We managed to squeeze in one final dish, Ensalada de queso de Cabra, a roasted goats cheese on crisp lettuce, studded with walnuts, sultanas and cherry tomatoes and drizzled with a sweet, sticky honey and pomegranate dressing.

Next time we go, we’ll try the main courses which include paella, slow cooked meats and the favourite Huevos rotos (hand cut chips with fried eggs and chorizo).

From the small dessert menu, we ordered Arroz con leche (Valencian rice, cinnamon and skinned lemon served with dried apricot in rosewater) for Johnny and a slice of Tarta de Santiago, the wonderful almond cake which took me right back to a lovely family holiday we had in Galicia some years ago.

Tu Casa Tapas rice pudding

There’s a small wine menu from which I ordered a glass of Rueda which was a perfect light white wine for lunchtime.  Johnny enjoyed his glass of red wine, Ribera del Duero, and we couldn’t resist sharing a glass of sweet, raisiny Pedro Ximenez with our puddings.

Tu Casa Tapas fits really well into Mill Road with its cosmopolitan food scene.  If you’re looking for authentic, delicious Spanish cooking, you’ll find it here.

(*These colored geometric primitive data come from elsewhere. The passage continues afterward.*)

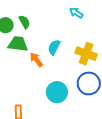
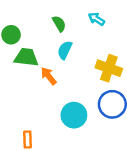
green semicircle: (24, 22) -> (59, 24), moved
cyan semicircle: (54, 47) -> (65, 50), moved

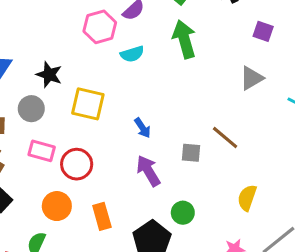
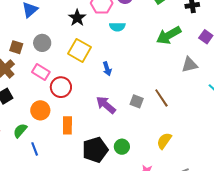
green arrow: (184, 39) -> (169, 35), moved, turned -120
black star: (49, 75) -> (77, 18), moved
blue arrow: (142, 128) -> (107, 69), moved
purple arrow: (148, 171) -> (106, 105), turned -35
green circle: (183, 213) -> (122, 147), moved

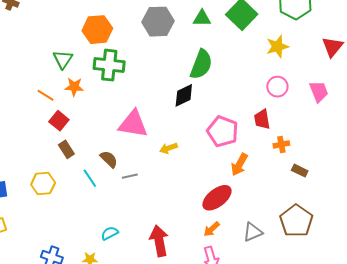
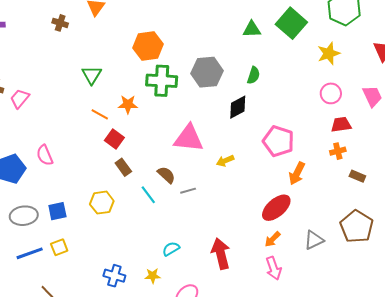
gray hexagon: (158, 22) -> (207, 72), moved
green triangle: (63, 59) -> (92, 75), moved
green semicircle: (201, 64) -> (254, 75), size x0.6
red trapezoid: (262, 119) -> (341, 125), moved, turned 95

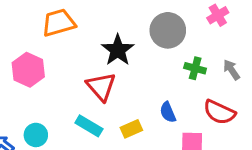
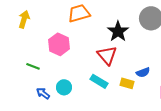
blue semicircle: (168, 112) -> (143, 72), moved, turned -88
yellow rectangle: (131, 129) -> (127, 83), turned 40

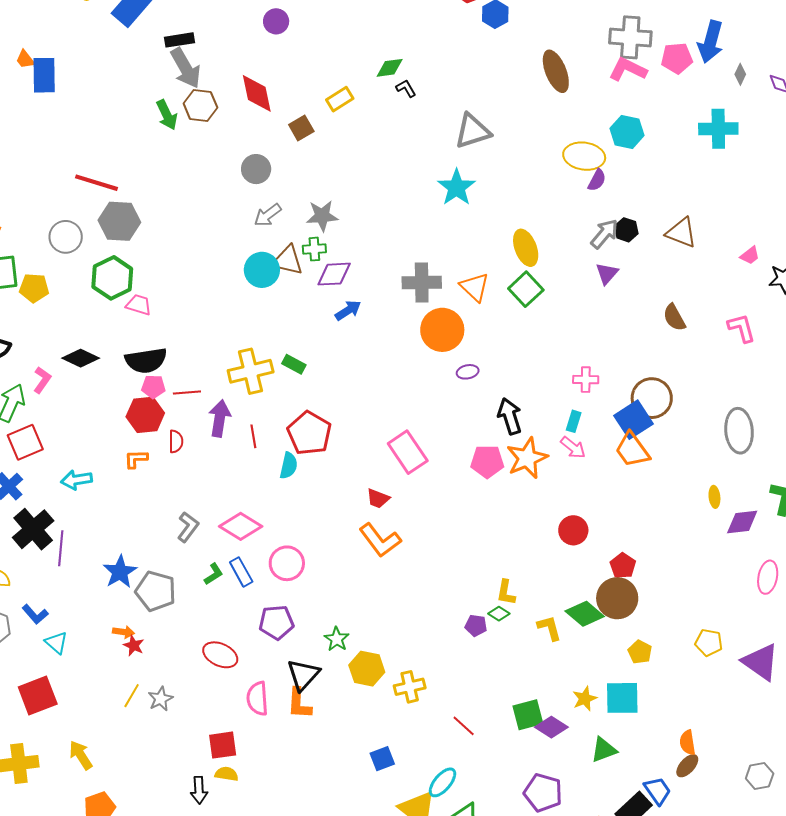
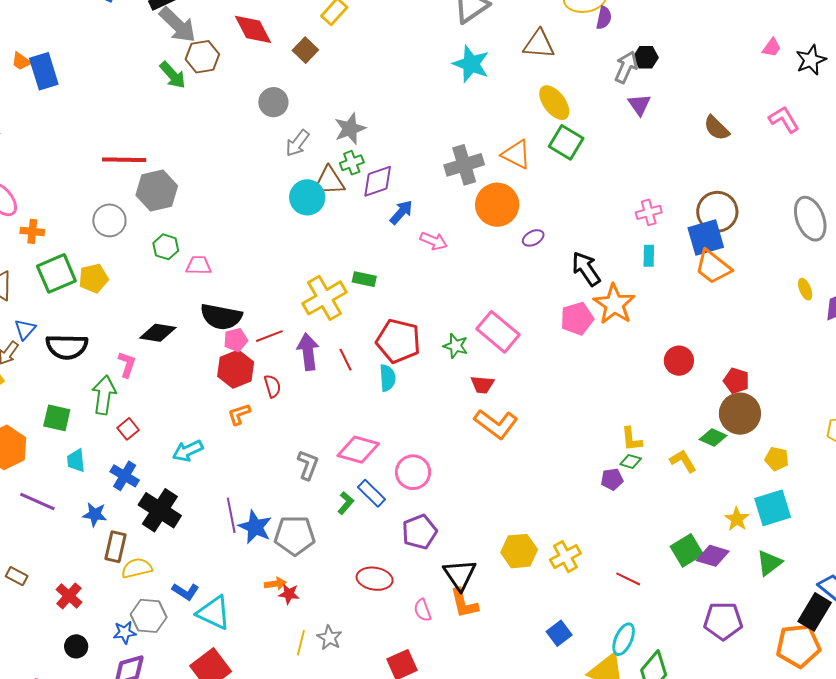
brown triangle: (681, 233) -> (539, 44), moved
green hexagon: (112, 278) -> (166, 247), size x0.6
black semicircle: (146, 360) -> (221, 317), turned 36
blue square: (634, 420) -> (706, 238), turned 33
red square: (25, 442) -> (128, 429), size x0.6
pink arrow: (573, 447) -> (434, 241), moved
purple line: (61, 548) -> (231, 515), moved
green diamond: (585, 614) -> (713, 438), size x0.7
green star: (337, 639) -> (456, 346), moved
cyan triangle: (56, 643) -> (214, 613), size x1.5
pink semicircle: (257, 699) -> (423, 610), size x0.7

Facebook:  Tu Casa Tapas Restaurant

8 Mill Road, Cambridge CB1 2AD

The Amnesty Bookshop

Browsing in the second hand bookshops here in Cambridge is one of my not-so-guilty pleasures and the Amnesty Bookshop, which has just relocated to the Parker’s Piece end of Mill Road, is a real gem that I keep coming back to.

Amnesty Bookshop


One of eight Amnesty bookshops, located in cities across the UK, the shop has been part of the vibrant Mill Road community since 1998.  Funds raised here go to support the work of Amnesty International as it stands up for humanity and human rights and works to protect women, men and children wherever justice, freedom, truth and dignity are denied.

Run by Manager, David Float, and staffed by a team of around forty enthusiastic, spirited and committed volunteers, the shop is thriving.  New volunteers are always welcome so David would be happy to hear from you either in person or by email to if you would like to make yourself known and find out more.

David believes that the city is very in tune with the work of Amnesty International and the shop enjoys huge support, both in terms of sales and book donations of all sizes (their largest single donation in the past year comprised six thousand books!).  Further sales are made online through Amazon.

The shelves in this bright shop are neatly ordered with a wealth of sections ranging from the occult to gardening.  While novels are always in demand, art, philosophy and religion are bestselling categories with the anthropology and cosmology sections also proving popular.  A selection of vinyl is for sale alongside sheet music and greetings cards.  In the run up to the festive season, Amnesty International T shirts, tote bags, calendars and Christmas cards will be stocked.